Analysis Two: Evaluation


This has been the underlying question behind all of my work thus far. The documentation of my online activity answered what I do with online media, but didn’t come close to demonstrating everything that can be done, or critically analysing this use. Through documenting my online media use it became apparent that there was a clear distinction between what I published online for a private audience: for family, friends and people that I know, and what I published for a wider public network of people. This difference is clear by comparing my usage and authoring on Facebook and my private Twitter account, with that of Instagram.

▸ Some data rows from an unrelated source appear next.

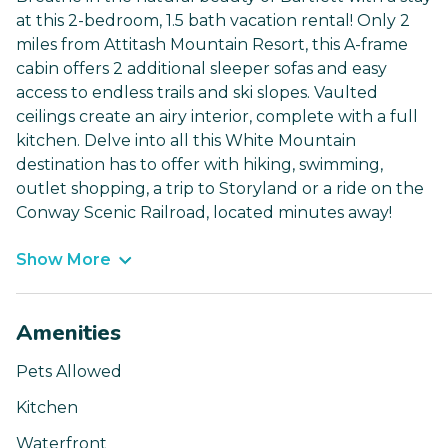
at this 2-bedroom, 1.5 bath vacation rental! Only 2
miles from Attitash Mountain Resort, this A-frame
cabin offers 2 additional sleeper sofas and easy
access to endless trails and ski slopes. Vaulted
ceilings create an airy interior, complete with a full
kitchen. Delve into all this White Mountain
destination has to offer with hiking, swimming,
outlet shopping, a trip to Storyland or a ride on the
Conway Scenic Railroad, located minutes away!
Show More
Amenities
Pets Allowed
Kitchen
Waterfront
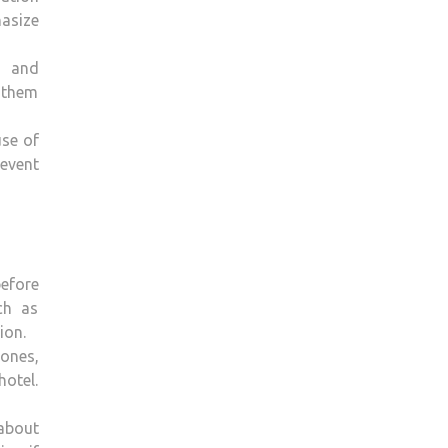
hasize
n and
g them
use of
 event
efore
ch as
ion.
ones,
hotel.
 about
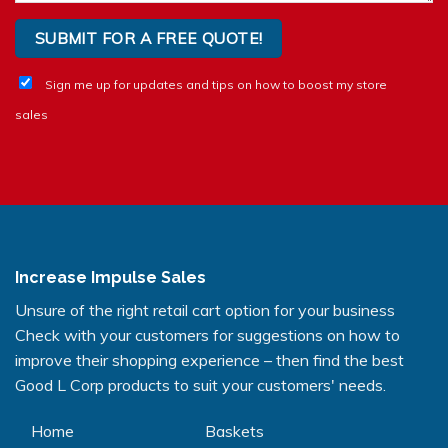
Sign me up for updates and tips on how to boost my store
sales
Increase Impulse Sales
Unsure of the right retail cart option for your business
Check with your customers for suggestions on how to
improve their shopping experience – then find the best
Good L Corp products to suit your customers' needs.
Home
Baskets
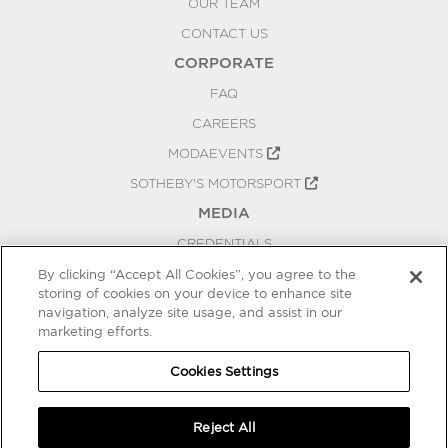
OUR TEAM
CONTACT US
CORPORATE
FAQ
CAREERS
MODAEVENTS
SOTHEBY'S MOTORSPORT
MEDIA
CREDENTIALS
PRESS RELEASES
By clicking “Accept All Cookies”, you agree to the
storing of cookies on your device to enhance site
BLOG
navigation, analyze site usage, and assist in our
marketing efforts.
PRIVACY
COOKIES SETTINGS
Cookies Settings
Reject All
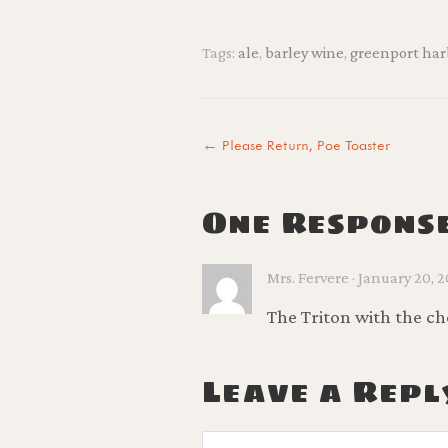
Tags:
ale
,
barley wine
,
greenport har
←
Please Return, Poe Toaster
One Respons
Mrs. Fervere · January 20, 20
The Triton with the che
Leave a Repl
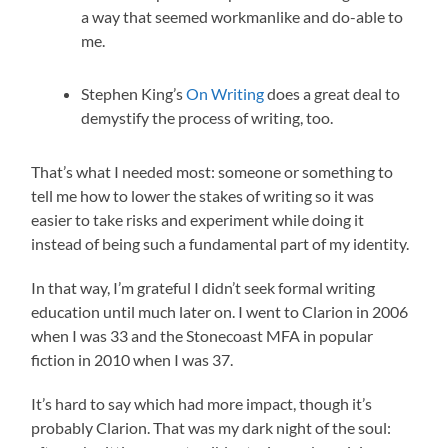
a way that seemed workmanlike and do-able to
me.
Stephen King’s
On Writing
does a great deal to
demystify the process of writing, too.
That’s what I needed most: someone or something to
tell me how to lower the stakes of writing so it was
easier to take risks and experiment while doing it
instead of being such a fundamental part of my identity.
In that way, I’m grateful I didn’t seek formal writing
education until much later on. I went to Clarion in 2006
when I was 33 and the Stonecoast MFA in popular
fiction in 2010 when I was 37.
It’s hard to say which had more impact, though it’s
probably Clarion. That was my dark night of the soul:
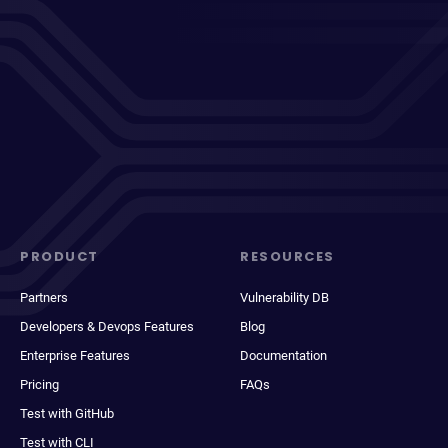
PRODUCT
RESOURCES
Partners
Vulnerability DB
Developers & Devops Features
Blog
Enterprise Features
Documentation
Pricing
FAQs
Test with GitHub
Test with CLI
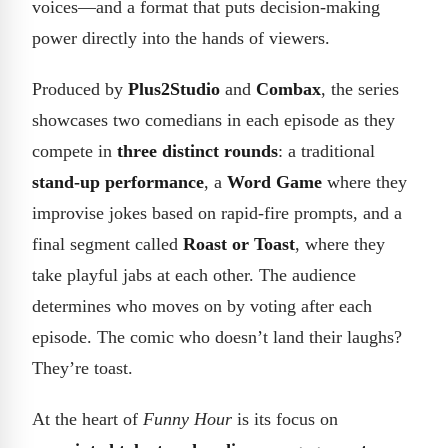
voices—and a format that puts decision-making
power directly into the hands of viewers.
Produced by
Plus2Studio
and
Combax
, the series
showcases two comedians in each episode as they
compete in
three distinct rounds
: a traditional
stand-up performance
, a
Word Game
where they
improvise jokes based on rapid-fire prompts, and a
final segment called
Roast or Toast
, where they
take playful jabs at each other. The audience
determines who moves on by voting after each
episode. The comic who doesn’t land their laughs?
They’re toast.
At the heart of
Funny Hour
is its focus on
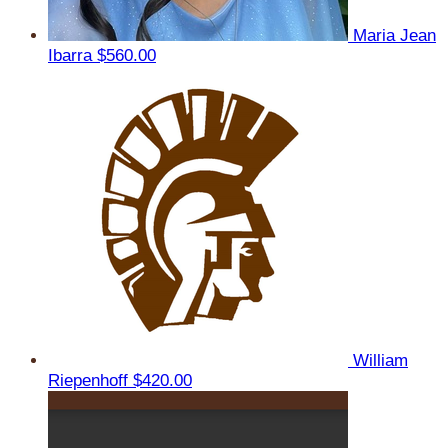
Maria Jean
Ibarra
$560.00
William
Riepenhoff
$420.00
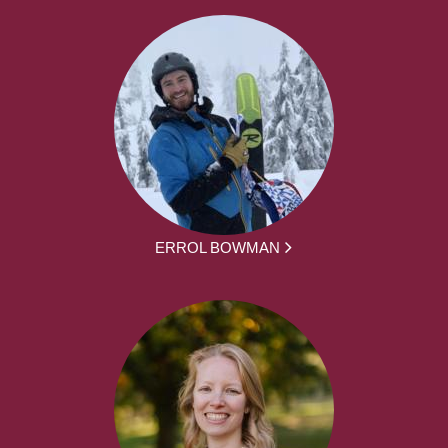
ERROL BOWMAN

For example, through my documentation on day four, I focused solely on my use of Twitter. For some, this SNS (Social Networking Site) is public, however, I use mine in a more personal way, with less followers than Instagram for example, and hardly any that I don’t know. I post frequently, using casual language, sometimes personal topics and as a method of communication. It could be reasoned that I post less personal information on Instagram as means of privacy; I don’t want to share my personal information with thousands of people. On the other hand, it may have more to do with my personal online image. The constructed and heavily edited feed I have presented could be seen as a persona and how I want people, particularly that I don’t know, to see me.

I also learnt the ways in which I consume media, are often for habitual, mundane reasons that were essential for my day-to-day life, not just for entertainment and communication via social media like I expected. The existence of programs, software and websites, like the online Apple app for instance, is an aspect of online media that wouldn’t have existed 10 years ago. This looks at media and technology evolving to suit our needs, however, comparing this to SNSs like Instagram, where it is the norm to post photos of food and check in on Facebook when you go almost anywhere, could suggest that perhaps our own activities are influenced by the media and technology available to us.This can be looked at through a number of theoretical frameworks discussed by Murphie and Potts (2003). Through a poststructuralist perspective, it is clear through this usage that culture and technology have a definitive effect on each other.


Murphie, S & Potts, J 2003, Culture and Technology. Palgrave Macmillan, New York.